López Marijuán ressalta que a adoção do hidrogênio verde deve ser acompanhada de uma estratégia abrangente de descarbonização, que inclua a redução da demanda energética, o fomento ao uso de energias renováveis de maneira direta e eficiente, e a eliminação progressiva do uso de combustíveis fósseis. Ele enfatiza que a mudança para o hidrogênio verde deve ser vista como parte de um processo mais amplo de transformação do sistema energético, com uma abordagem integrada que leve em consideração a sustentabilidade e a equidade.

Essas preocupações refletem a necessidade de uma abordagem cuidadosa e holística na transição para o hidrogênio verde, levando em consideração não apenas os aspectos técnicos e econômicos, mas também as questões sociais e ambientais. É importante garantir que os investimentos no setor sejam feitos de maneira sustentável, evitando a criação de uma "bolha" especulativa e priorizando ações que promovam a transição energética de forma efetiva e equitativa.

A mudança para o hidrogênio verde requer uma análise aprofundada e uma estratégia de longo prazo que leve em consideração todas as dimensões da sustentabilidade. Ao fazer isso, é possível aproveitar os benefícios do hidrogênio verde de maneira responsável e garantir uma transição energética bem-sucedida.

O impacto potencial desses desenvolvimentos no emprego é um aspecto importante a ser considerado. A estimativa da Cepsa de que serão necessários cerca de 10.000 novos trabalhadores, diretos e indiretos, para seus projetos na área de hidrogênio verde e amoníaco renovável é significativa e pode trazer oportunidades de emprego para a região da Andaluzia.

No entanto, existe uma preocupação legítima em relação à falta de formação adequada para esses postos de trabalho especializados. À medida que a demanda por profissionais nesse setor cresce, é crucial garantir que haja programas de capacitação e treinamento disponíveis para preparar a força de trabalho com as habilidades necessárias para atender às demandas da indústria.

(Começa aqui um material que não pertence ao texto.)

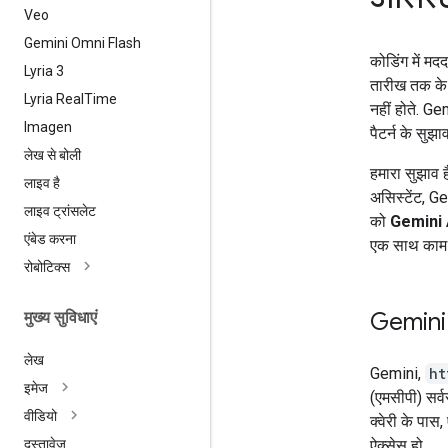
Veo
Gemini Omni Flash
कोडिंग में मद
Lyria 3
तारीख तक के ट
Lyria Real
Time
नहीं होते. Ge
Imagen
पैटर्न के सुझाव
लेख से बोली
हमारा सुझाव
लाइव है
असिस्टेंट, Ge
लाइव ट्रांसलेट
को
Gemini 
एंबेड करना
एक साथ काम क
रोबोटिक्स
Gemini
मुख्य सुविधाएं
लेख
Gemini,
ht
इमेज
(एमसीपी) सर्व
वीडियो
क्वेरी के पा
ऐक्सेस हो.
दस्तावेज़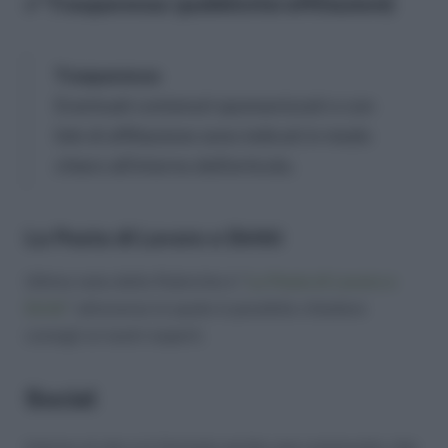
✅ Trasparenza (pubblicità/affiliazioni)
Trasparenza
Eventuali contenuti sponsorizzati o con
link di affiliazione sono indicati in modo
chiaro all’interno dell’articolo.
La Posta di Lavoro e Diritti
Ultima nata delle Rubriche è “
La Posta di Lavoro e
Diritti
” attraverso la quale è possibile chiedere
consigli ai nostri esperti.
Social
Intorno al sito si è formata anche una community che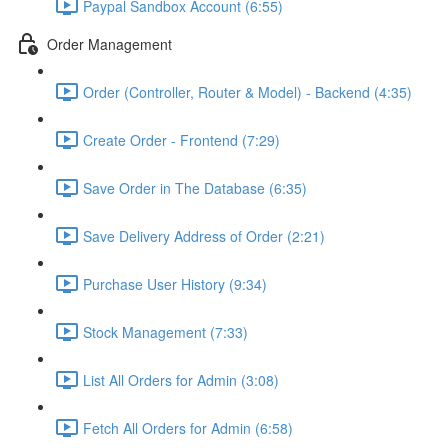
Paypal Sandbox Account (6:55)
Order Management
Order (Controller, Router & Model) - Backend (4:35)
Create Order - Frontend (7:29)
Save Order in The Database (6:35)
Save Delivery Address of Order (2:21)
Purchase User History (9:34)
Stock Management (7:33)
List All Orders for Admin (3:08)
Fetch All Orders for Admin (6:58)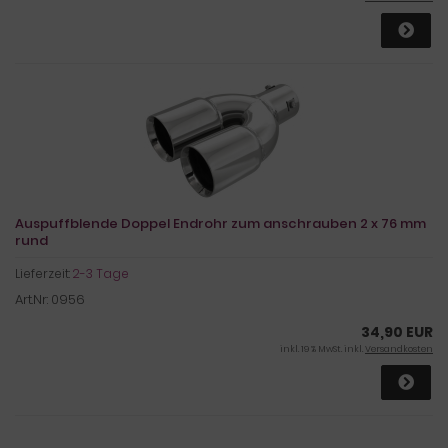
Auspuffblende Doppel Endrohr zum anschrauben 2 x 76 mm
rund
Lieferzeit:
2-3 Tage
Art.Nr: 0956
34,90 EUR
inkl. 19 % MwSt. inkl.
Versandkosten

Essa questão destaca a importância de investir em programas de formação profissional e educação voltados para as áreas de energia renovável, hidrogênio verde e amoníaco renovável. Esses programas podem capacitar os trabalhadores locais e fornecer-lhes as habilidades técnicas e conhecimentos necessários para aproveitar as oportunidades de emprego nesse setor emergente.

Além disso, é fundamental que as empresas envolvidas nesses projetos assumam a responsabilidade de oferecer programas de treinamento e capacitação aos seus funcionários, garantindo que eles possam se adaptar às novas tecnologias e práticas relacionadas ao hidrogênio verde e ao amoníaco renovável.

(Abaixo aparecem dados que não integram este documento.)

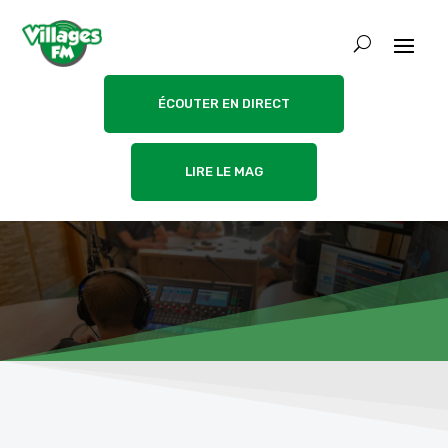
ÉCOUTER EN DIRECT
LIRE LE MAG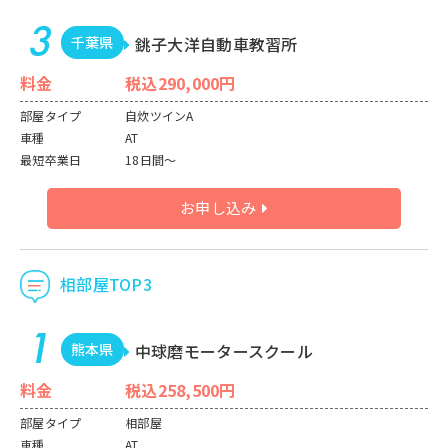
千葉県
銚子大洋自動車教習所
料金
税込290,000円
部屋タイプ
自炊ツインA
車種
AT
最短卒業日
18日間～
お申し込み
相部屋TOP3
熊本県
中球磨モータースクール
料金
税込258,500円
部屋タイプ
相部屋
車種
AT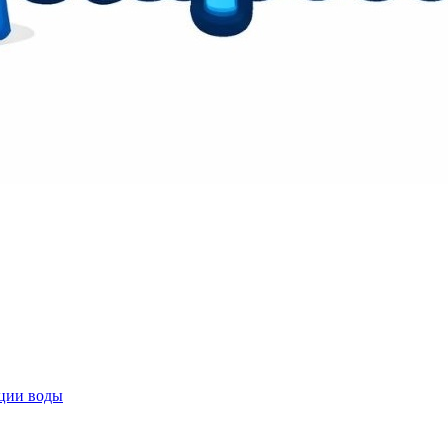
ции воды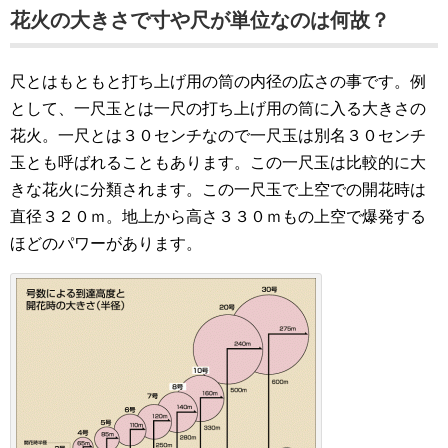
花火の大きさで寸や尺が単位なのは何故？
尺とはもともと打ち上げ用の筒の内径の広さの事です。例
として、一尺玉とは一尺の打ち上げ用の筒に入る大きさの
花火。一尺とは３０センチなので一尺玉は別名３０センチ
玉とも呼ばれることもあります。この一尺玉は比較的に大
きな花火に分類されます。この一尺玉で上空での開花時は
直径３２０ｍ。地上から高さ３３０ｍもの上空で爆発する
ほどのパワーがあります。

Ao abordar a lacuna de habilidades e promover a formação adequada, pode-se garantir que o desenvolvimento dessas indústrias não apenas gere empregos, mas também proporcione oportunidades de carreira sustentáveis e de qualidade para os trabalhadores locais, impulsionando o crescimento econômico e a sustentabilidade no longo prazo.

Dessa forma, a expansão do setor de hidrogênio verde e amoníaco renovável na Andaluzia não só tem o potencial de impulsionar o emprego, mas também pode ser uma oportunidade para investir na formação e capacitação da mão de obra local, fortalecendo a economia regional e preparando a região para um futuro mais sustentável e descarbonizado.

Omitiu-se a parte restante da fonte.